Command output capture and character encoding issue

jsb · November 20, 2023, 5:46pm

So I have this script that dynamically generates a configuration file for MRTG, the multi-router traffic grapher. My script begins by scanning a predefined list of IPs on the network for hosts that respond to SNMP. It then generates a snmp-get query for the hostname of the system. Once it gets an answer, that hostname is passed along to MRTG’s cfgmaker utility. If the answer is empty or invalid, the host is essentially taken out of the running.

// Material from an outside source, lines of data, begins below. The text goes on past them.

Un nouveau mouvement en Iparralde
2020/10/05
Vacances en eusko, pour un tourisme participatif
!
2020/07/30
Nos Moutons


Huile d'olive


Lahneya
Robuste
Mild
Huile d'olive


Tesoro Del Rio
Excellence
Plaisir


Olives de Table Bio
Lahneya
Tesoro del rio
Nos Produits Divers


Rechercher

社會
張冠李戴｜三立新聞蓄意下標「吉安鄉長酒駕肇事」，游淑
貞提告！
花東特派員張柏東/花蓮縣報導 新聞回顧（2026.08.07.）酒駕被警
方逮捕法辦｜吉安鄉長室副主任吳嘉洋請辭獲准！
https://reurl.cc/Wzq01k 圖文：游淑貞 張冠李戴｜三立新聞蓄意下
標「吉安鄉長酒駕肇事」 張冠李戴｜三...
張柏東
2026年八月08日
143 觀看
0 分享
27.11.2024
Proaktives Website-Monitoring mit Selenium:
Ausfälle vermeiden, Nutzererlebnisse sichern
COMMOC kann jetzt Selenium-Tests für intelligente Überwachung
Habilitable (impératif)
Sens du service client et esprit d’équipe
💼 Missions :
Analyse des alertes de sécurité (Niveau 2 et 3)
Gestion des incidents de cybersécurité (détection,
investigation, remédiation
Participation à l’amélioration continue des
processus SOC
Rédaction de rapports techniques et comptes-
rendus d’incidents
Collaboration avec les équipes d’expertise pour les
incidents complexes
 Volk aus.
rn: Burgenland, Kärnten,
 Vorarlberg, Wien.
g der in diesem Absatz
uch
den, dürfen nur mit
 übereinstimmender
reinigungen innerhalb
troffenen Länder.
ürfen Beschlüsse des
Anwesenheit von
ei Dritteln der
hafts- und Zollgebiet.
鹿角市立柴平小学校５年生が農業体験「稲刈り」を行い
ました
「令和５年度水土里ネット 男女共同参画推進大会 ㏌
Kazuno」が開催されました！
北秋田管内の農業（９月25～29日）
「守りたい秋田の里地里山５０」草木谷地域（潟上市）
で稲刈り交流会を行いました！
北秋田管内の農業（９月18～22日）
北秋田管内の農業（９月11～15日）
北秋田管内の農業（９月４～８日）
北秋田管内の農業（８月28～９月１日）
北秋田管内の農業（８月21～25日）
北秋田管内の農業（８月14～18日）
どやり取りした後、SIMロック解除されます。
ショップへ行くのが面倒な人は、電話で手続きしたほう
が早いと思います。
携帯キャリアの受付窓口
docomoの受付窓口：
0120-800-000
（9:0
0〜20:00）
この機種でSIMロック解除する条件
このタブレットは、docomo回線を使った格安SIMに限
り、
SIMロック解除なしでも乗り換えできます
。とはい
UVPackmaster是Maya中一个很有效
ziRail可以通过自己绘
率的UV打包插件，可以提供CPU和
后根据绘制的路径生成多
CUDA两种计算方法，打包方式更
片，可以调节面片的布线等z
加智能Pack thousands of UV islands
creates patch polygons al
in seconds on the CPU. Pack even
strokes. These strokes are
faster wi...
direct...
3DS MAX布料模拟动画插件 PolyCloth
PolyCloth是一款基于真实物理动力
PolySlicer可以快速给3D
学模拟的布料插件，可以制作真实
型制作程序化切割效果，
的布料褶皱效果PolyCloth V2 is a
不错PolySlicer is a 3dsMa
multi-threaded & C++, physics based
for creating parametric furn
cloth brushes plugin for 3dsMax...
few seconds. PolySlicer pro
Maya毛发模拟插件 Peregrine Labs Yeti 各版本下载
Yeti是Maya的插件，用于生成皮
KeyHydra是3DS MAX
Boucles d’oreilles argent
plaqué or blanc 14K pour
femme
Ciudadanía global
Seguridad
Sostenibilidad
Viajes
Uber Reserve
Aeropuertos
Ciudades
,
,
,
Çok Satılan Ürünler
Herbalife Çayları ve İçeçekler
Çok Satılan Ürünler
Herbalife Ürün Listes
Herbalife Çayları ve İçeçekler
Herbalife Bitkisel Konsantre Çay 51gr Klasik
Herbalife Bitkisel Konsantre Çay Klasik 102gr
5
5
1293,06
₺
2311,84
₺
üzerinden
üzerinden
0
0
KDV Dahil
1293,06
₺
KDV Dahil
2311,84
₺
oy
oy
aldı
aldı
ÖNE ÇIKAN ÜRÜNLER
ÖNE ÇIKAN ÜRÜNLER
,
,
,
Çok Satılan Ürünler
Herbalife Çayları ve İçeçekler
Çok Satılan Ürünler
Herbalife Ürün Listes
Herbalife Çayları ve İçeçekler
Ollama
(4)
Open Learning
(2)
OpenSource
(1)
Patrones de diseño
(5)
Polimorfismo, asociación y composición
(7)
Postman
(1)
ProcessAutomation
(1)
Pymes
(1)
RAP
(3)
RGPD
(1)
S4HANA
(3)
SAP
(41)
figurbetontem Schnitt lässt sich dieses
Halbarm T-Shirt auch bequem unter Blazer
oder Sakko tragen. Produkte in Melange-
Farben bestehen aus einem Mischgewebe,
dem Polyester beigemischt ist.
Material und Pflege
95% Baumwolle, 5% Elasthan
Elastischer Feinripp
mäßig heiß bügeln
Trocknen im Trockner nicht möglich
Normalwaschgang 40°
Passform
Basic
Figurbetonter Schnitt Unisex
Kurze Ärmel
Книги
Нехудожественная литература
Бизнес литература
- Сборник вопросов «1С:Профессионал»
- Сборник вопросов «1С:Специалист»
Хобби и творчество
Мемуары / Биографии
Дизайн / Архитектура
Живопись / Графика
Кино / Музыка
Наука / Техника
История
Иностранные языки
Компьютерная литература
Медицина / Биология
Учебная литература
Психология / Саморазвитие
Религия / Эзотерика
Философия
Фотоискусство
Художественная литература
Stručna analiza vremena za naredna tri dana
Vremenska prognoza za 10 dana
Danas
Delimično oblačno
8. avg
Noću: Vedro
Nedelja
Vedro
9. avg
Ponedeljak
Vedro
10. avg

The script captures the output (stdout) of the cfgmaker command and writes the output to disk. It works as expected except in one instance where a specific host (a Cisco router) seems to make cfgmaker spit out content that trips Python up when the content is written to disk. The error is:

 'utf-8' codec can't decode bytes in position 145484-145485: invalid continuation byte

I’m trying to parse the content as strings. I’ve tried capturing the content as bytes and writing it that way, but then I run into other technical issues, particularly because I have to prepend all the cfgmaker content with global MRTG parameters. No matter how I slice it, this one host seems to cause me trouble of some kind or another, no matter what I do.

My workaround, I thought, was to essentially “sanitize” the string of invalid UTF-8 characters with something like this:

text = bytes(text, 'utf-8').decode('utf-8', 'ignore')

But unfortunately that does not work. And for the record, I’ll admit I don’t know much about continuation bytes. Could the output be UTF-16?

Do any of you wiser folk have some good technical advice for me? This one is kicking my rear.

MRAB · November 20, 2023, 6:00pm

If the bytestring isn’t UTF-8, it might be ISO-8851-1 (Latin 1) or cp1252, especially if you’re dealing with a US company.

You could try translating from UTF-8 and, if that fails, try ISO-8851-1 (Latin 1) or cp1252 as a fallback.

This:

text = bytes(text, 'utf-8').decode('utf-8', 'ignore')

“doesn’t work” because it simply translates a Unicode string to UTF-8 and then back again.

jsb · November 20, 2023, 10:05pm

It appears to be a latin-1 issue. I forced everything as latin-1 and everything just works. I’m actually kind of amazed that’s all it was.

In any event, thank you for the response. Sometimes it takes a bit for me to figure these sorts of things out!

kknechtel · November 21, 2023, 12:31am

I assume you’re using something from the subprocess module to capture the output? Are you asking that module to treat the output as text (with a text=True keyword parameter), or decoding it yourself?

What encoding are you expecting the output to use, and why? (Why should it make sense to interpret the output as textual?)

If you are trying to use code like this (assuming you aren’t stuck on 2.x), it means that text is already a string at this point. It can’t fix the problem you describe, because that problem would occur before this code could run. Actually, it can’t fix any problem, because the bytes call will produce valid UTF-8 data regardless of the string that was input (as UTF-8 can encode every Unicode character), so there can’t be any issues to 'ignore' in the decode step.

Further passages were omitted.